Il n’y a pas d’horizon. Seule échappatoire : la musique, le rock. Sa douceur (la jolie bonde aux allures de pin-up : “Je rêvais d’un homme comme Gene Vincent, d’un homme doux”). Sa violence. [...] La cinéaste filme un rêve de fille dans un monde de mecs, un rêve en noir et blanc qui trouve son rythme dans des entre-chocs au montage qui la rapprochent du premier Cassavetes. Celui de Shadows, qui brouillait les pistes fiction, documentaire, noir, blanc, jazz, blues en prenant comme modèle formel la puissance de la musique. Lucile Chaufour aime passionnément le rock’n’roll.
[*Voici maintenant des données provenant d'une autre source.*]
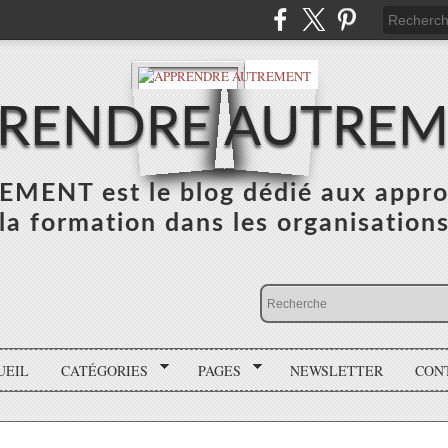
RENDRE AUTRE
NT est le blog dédié aux appro
la formation dans les organisation
UEIL
CATÉGORIES
PAGES
NEWSLETTER
CON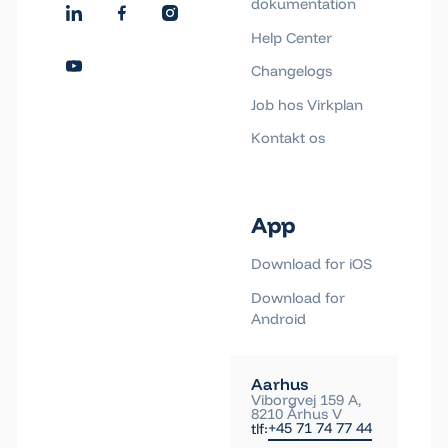
dokumentation
Help Center
Changelogs
Job hos Virkplan
Kontakt os
App
Download for iOS
Download for
Android
Aarhus
Viborgvej 159 A,
8210 Århus V
+45 71 74 77 44
tlf: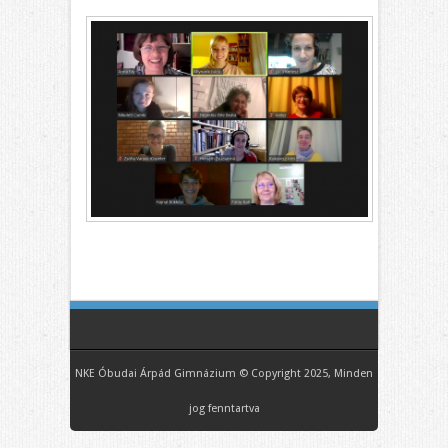
NKE Óbudai Árpád Gimnázium © Copyright 2025, Minden
jog fenntartva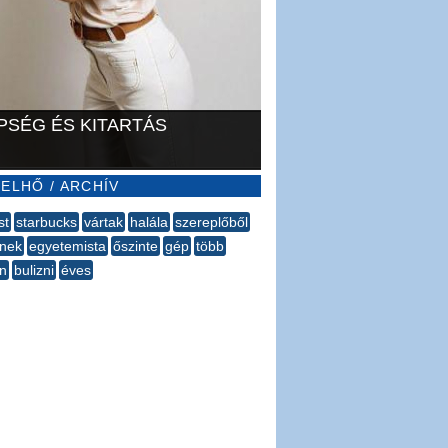
PSÉG ÉS KITARTÁS
ELHŐ / ARCHÍV
st
starbucks
vártak
halála
szereplőből
znek
egyetemista
őszinte
gép
több
n
bulizni
éves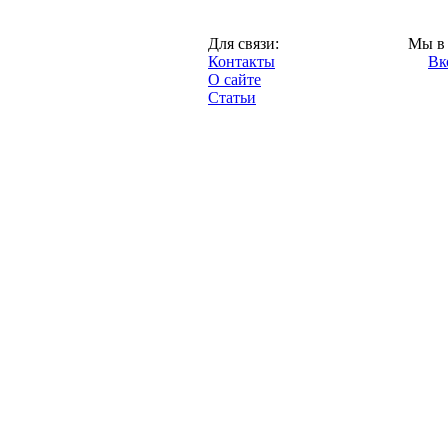
Казань,
Для связи:
Мы в 
"Про-Рубин.ру",
Контакты
Вк
2013 год.
О сайте
Статьи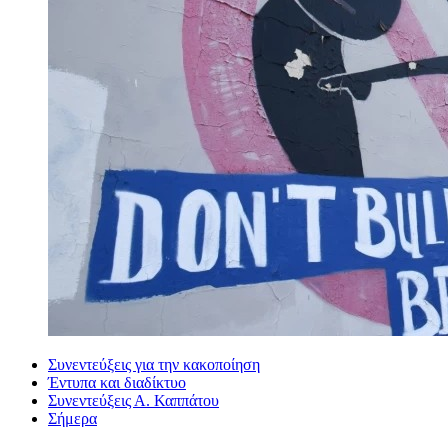
Συνεντεύξεις για την κακοποίηση
Έντυπα και διαδίκτυο
Συνεντεύξεις Α. Καππάτου
Σήμερα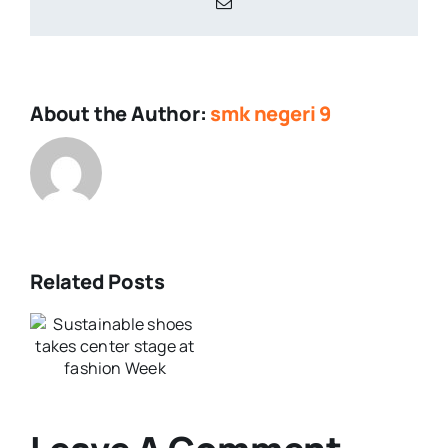
Email
About the Author:
smk negeri 9
Related Posts
e
s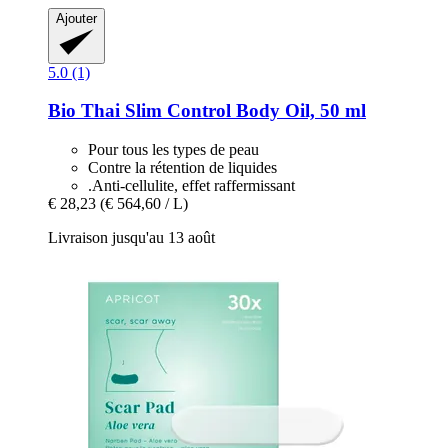
Ajouter
5.0 (1)
Bio Thai
Slim Control Body Oil, 50 ml
Pour tous les types de peau
Contre la rétention de liquides
.Anti-cellulite, effet raffermissant
€ 28,23
(€ 564,60 / L)
Livraison jusqu'au 13 août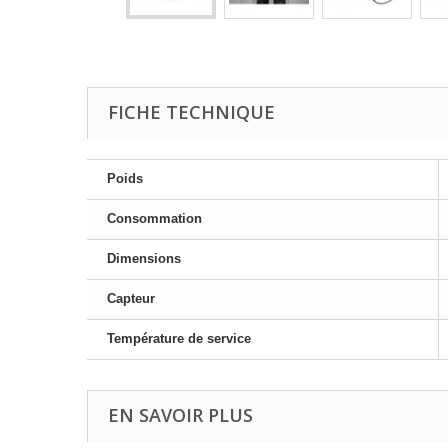
FICHE TECHNIQUE
Poids
Consommation
Dimensions
Capteur
Température de service
EN SAVOIR PLUS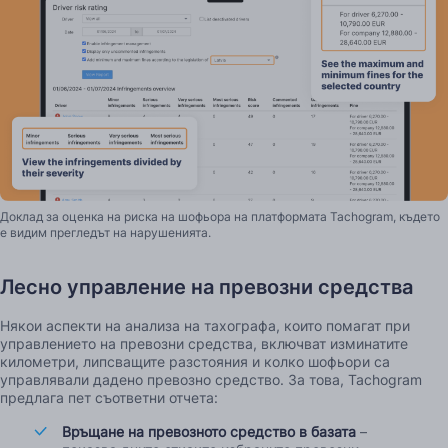
Доклад за оценка на риска на шофьора на платформата Tachogram, където
е видим прегледът на нарушенията.
Лесно управление на превозни средства
Някои аспекти на анализа на тахографа, които помагат при
управлението на превозни средства, включват изминатите
километри, липсващите разстояния и колко шофьори са
управлявали дадено превозно средство. За това, Tachogram
предлага пет съответни отчета:
Връщане на превозното средство в базата
–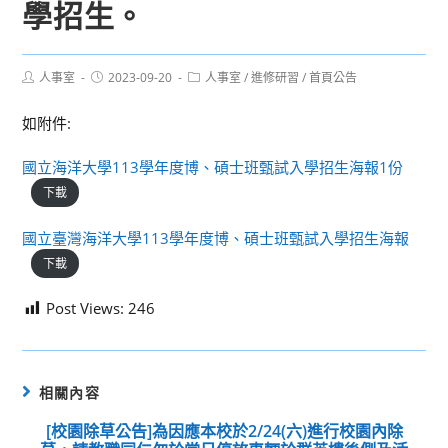
學招生。
Post
Post
Post
人事室
2023-09-20
人事室
/
進修研習
/
首頁公告
author:
published:
category:
如附件:
國立海洋大學113學年度博、碩士班甄試入學招生海報1份
下載
國立臺灣海洋大學113學年度博、碩士班甄試入學招生海報
下載
Post Views:
246
相關內容
[校園除草公告]為因應本校於2/24(六)進行校園內除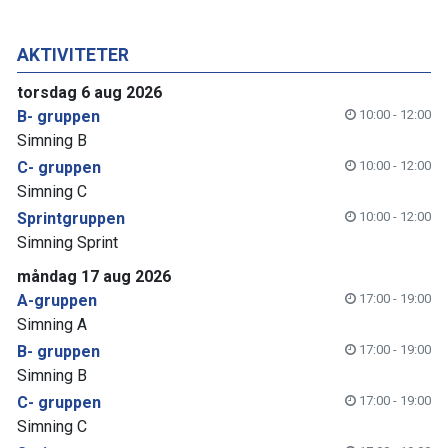
AKTIVITETER
torsdag 6 aug 2026
B- gruppen
10:00 - 12:00
Simning B
C- gruppen
10:00 - 12:00
Simning C
Sprintgruppen
10:00 - 12:00
Simning Sprint
måndag 17 aug 2026
A-gruppen
17:00 - 19:00
Simning A
B- gruppen
17:00 - 19:00
Simning B
C- gruppen
17:00 - 19:00
Simning C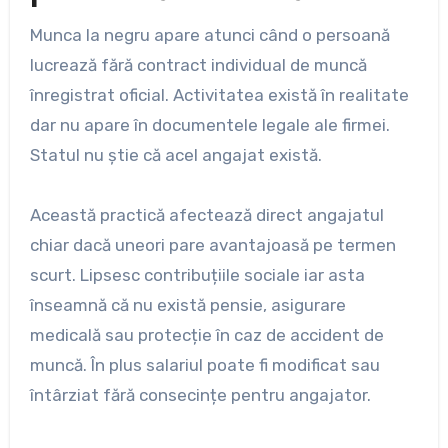
Munca la negru apare atunci când o persoană
lucrează fără contract individual de muncă
înregistrat oficial. Activitatea există în realitate
dar nu apare în documentele legale ale firmei.
Statul nu știe că acel angajat există.
Această practică afectează direct angajatul
chiar dacă uneori pare avantajoasă pe termen
scurt. Lipsesc contribuțiile sociale iar asta
înseamnă că nu există pensie, asigurare
medicală sau protecție în caz de accident de
muncă. În plus salariul poate fi modificat sau
întârziat fără consecințe pentru angajator.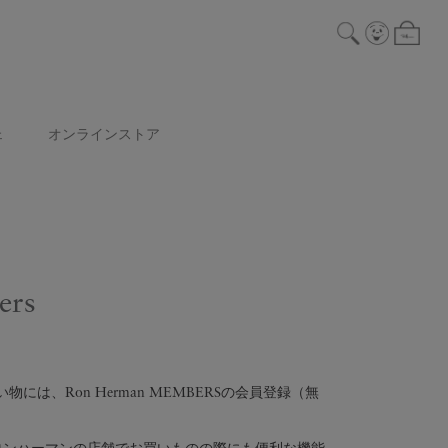
ェ
オンラインストア
ers
には、Ron Herman MEMBERSの会員登録（無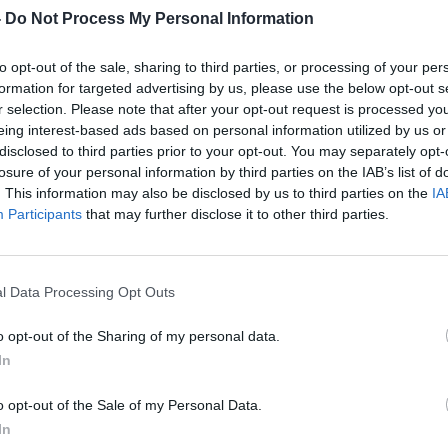
-
Do Not Process My Personal Information
to opt-out of the sale, sharing to third parties, or processing of your per
formation for targeted advertising by us, please use the below opt-out s
r selection. Please note that after your opt-out request is processed y
eing interest-based ads based on personal information utilized by us or
disclosed to third parties prior to your opt-out. You may separately opt-
losure of your personal information by third parties on the IAB’s list of
. This information may also be disclosed by us to third parties on the
IA
Participants
that may further disclose it to other third parties.
l Data Processing Opt Outs
o opt-out of the Sharing of my personal data.
In
дерсон - креативен директор на женската,
 Dior - во тесна соработка со двојката.
o opt-out of the Sale of my Personal Data.
In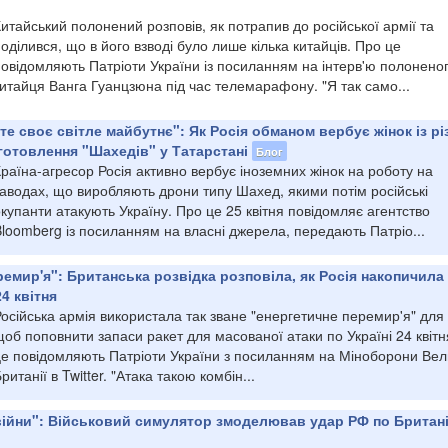
итайський полонений розповів, як потрапив до російської армії та
оділився, що в його взводі було лише кілька китайців. Про це
повідомляють Патріоти України із посиланням на інтерв'ю полонено
итайця Ванга Гуанцзюна під час телемарафону. "Я так само...
те своє світле майбутнє": Як Росія обманом вербує жінок із рі
иготовлення "Шахедів" у Татарстані
Блог
раїна-агресор Росія активно вербує іноземних жінок на роботу на
заводах, що виробляють дрони типу Шахед, якими потім російські
купанти атакують Україну. Про це 25 квітня повідомляє агентство
loomberg із посиланням на власні джерела, передають Патріо...
ремир'я": Британська розвідка розповіла, як Росія накопичила
4 квітня
осійська армія використала так зване "енергетичне перемир'я" для 
об поповнити запаси ракет для масованої атаки по Україні 24 квітн
це повідомляють Патріоти України з посиланням на Міноборони Вел
ританії в Twitter. "Атака такою комбін...
війни": Військовий симулятор змоделював удар РФ по Британі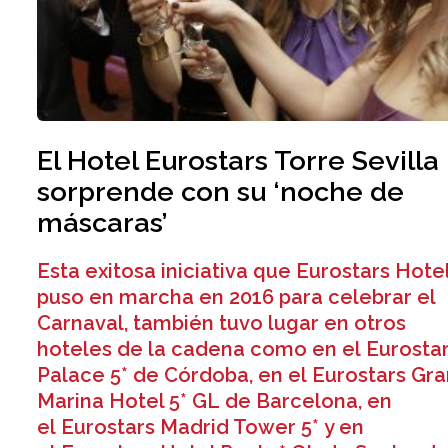
El Hotel Eurostars Torre Sevilla
sorprende con su ‘noche de
máscaras’
Esta exitosa iniciativa que Eurostars Hote
puso en marcha en 2016 para celebrar el
Carnaval, también tuvo lugar en otros
hoteles de la cadena como en el Eurosta
Palace 5* de Córdoba, en el Eurostars Gr
Marina Hotel 5* GL de Barcelona, en
el Eurostars Madrid Tower 5* y en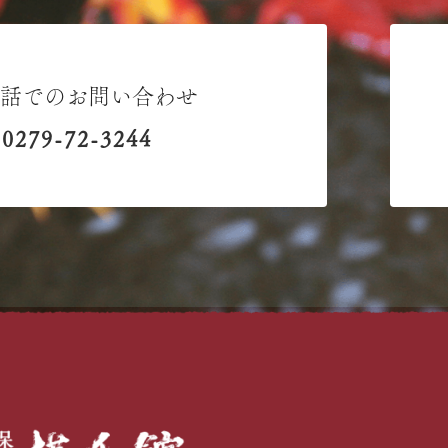
電話でのお問い合わせ
0279-72-3244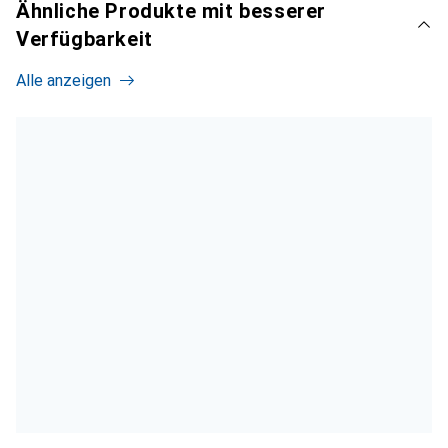
Ähnliche Produkte mit besserer
Verfügbarkeit
Alle anzeigen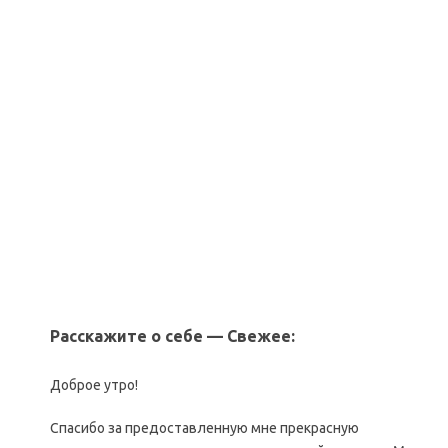
Расскажите о себе — Свежее:
Доброе утро!
Спасибо за предоставленную мне прекрасную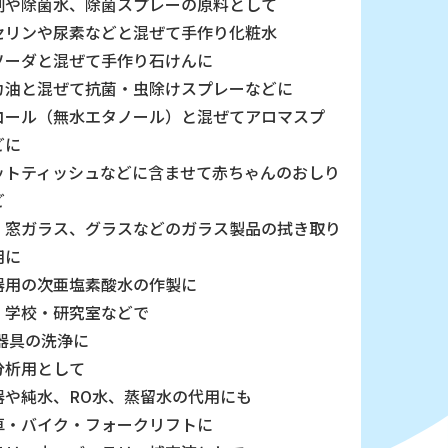
剤や除菌水、除菌スプレーの原料として
セリンや尿素などと混ぜて手作り化粧水
ソーダと混ぜて手作り石けんに
カ油と混ぜて抗菌・虫除けスプレーなどに
コール（無水エタノール）と混ぜてアロマスプ
どに
ットティッシュなどに含ませて赤ちゃんのおしり
ど
、窓ガラス、グラスなどのガラス製品の拭き取り
用に
器用の次亜塩素酸水の作製に
・学校・研究室などで
 器具の洗浄に
分析用として
器や純水、RO水、蒸留水の代用にも
車・バイク・フォークリフトに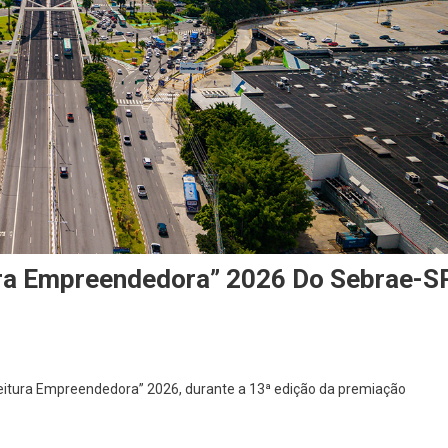
ura Empreendedora” 2026 Do Sebrae-S
On
Osasco
eitura Empreendedora” 2026, durante a 13ª edição da premiação
Recebe
Selo
“Prefeitura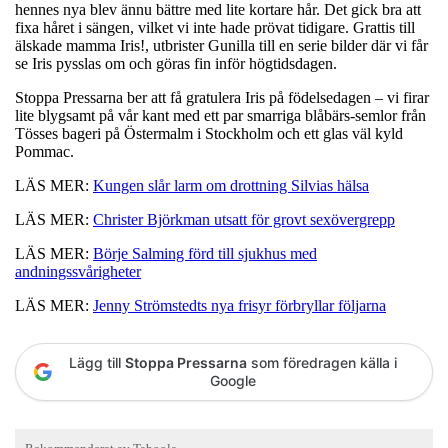
hennes nya blev ännu bättre med lite kortare hår. Det gick bra att
fixa håret i sängen, vilket vi inte hade prövat tidigare. Grattis till
älskade mamma Iris!, utbrister Gunilla till en serie bilder där vi får
se Iris pysslas om och göras fin inför högtidsdagen.
Stoppa Pressarna ber att få gratulera Iris på födelsedagen – vi firar
lite blygsamt på vår kant med ett par smarriga blåbärs-semlor från
Tösses bageri på Östermalm i Stockholm och ett glas väl kyld
Pommac.
LÄS MER:
Kungen slår larm om drottning Silvias hälsa
LÄS MER:
Christer Björkman utsatt för grovt sexövergrepp
LÄS MER:
Börje Salming förd till sjukhus med
andningssvårigheter
LÄS MER:
Jenny Strömstedts nya frisyr förbryllar följarna
Lägg till
Stoppa Pressarna
som föredragen källa i
Google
Ça s’entend et surtout ça se voit : avec un budget certainement riquiqui, elle a refusé l’option naturaliste pour inventer un entre-deux, faisant venir des sons de partout. En somme, elle a monté Violent Days comme Phil Spector produisait des disques : partir d’une base simple, comme nue, et lui offrir une ampleur de chapelle Sixtine. Violent Days, une fois vu, ne s’efface pas. Un peu comme ces tatouages indélébiles sur des avant-bras qui redoutent en silence le jour fatal où il va falloir baisser la garde.